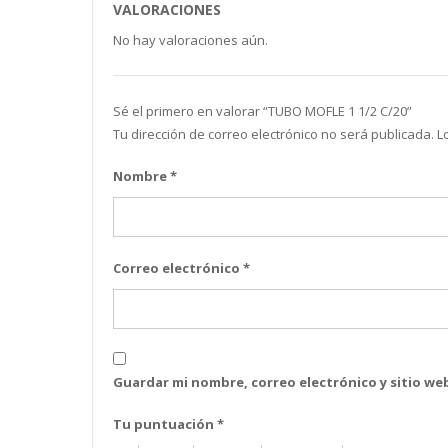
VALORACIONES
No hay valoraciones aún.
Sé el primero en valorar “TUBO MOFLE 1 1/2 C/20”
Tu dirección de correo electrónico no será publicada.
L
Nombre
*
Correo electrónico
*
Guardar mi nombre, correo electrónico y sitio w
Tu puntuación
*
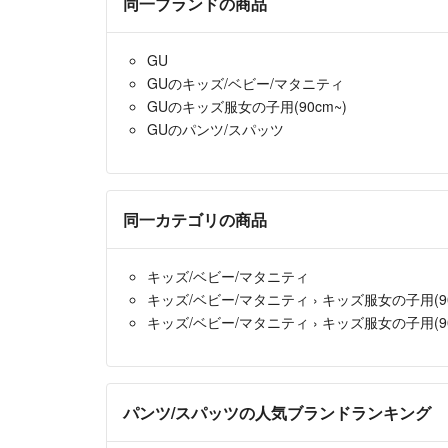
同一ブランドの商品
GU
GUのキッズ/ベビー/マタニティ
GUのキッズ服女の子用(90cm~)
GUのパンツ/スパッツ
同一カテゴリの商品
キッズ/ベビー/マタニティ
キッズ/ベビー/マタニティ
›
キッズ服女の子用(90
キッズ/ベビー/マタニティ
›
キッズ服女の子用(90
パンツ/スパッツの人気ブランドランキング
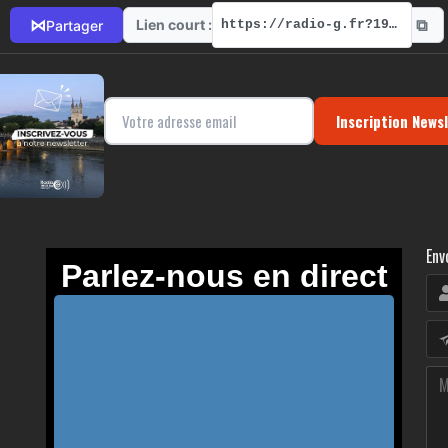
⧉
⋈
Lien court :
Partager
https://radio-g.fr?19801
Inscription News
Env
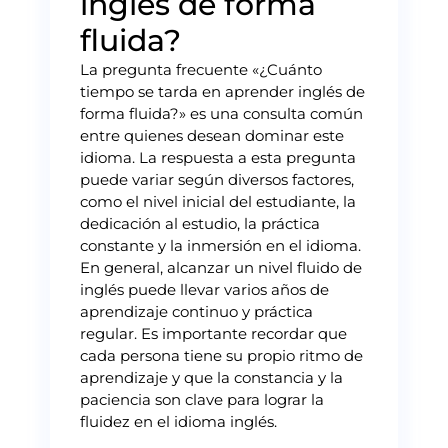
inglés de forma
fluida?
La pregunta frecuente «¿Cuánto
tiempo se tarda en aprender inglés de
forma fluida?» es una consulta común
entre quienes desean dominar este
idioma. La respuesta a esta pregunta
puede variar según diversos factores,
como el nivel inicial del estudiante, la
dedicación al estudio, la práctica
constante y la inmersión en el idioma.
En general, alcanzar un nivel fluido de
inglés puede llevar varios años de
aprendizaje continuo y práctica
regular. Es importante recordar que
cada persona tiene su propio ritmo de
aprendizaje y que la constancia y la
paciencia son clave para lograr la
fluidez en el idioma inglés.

WHAT IS BEING ASKED:
Lines of the material in which the word "práctica" occurs are to be copied out.

ANSWER BOX:
dedicación al estudio, la práctica
aprendizaje continuo y práctica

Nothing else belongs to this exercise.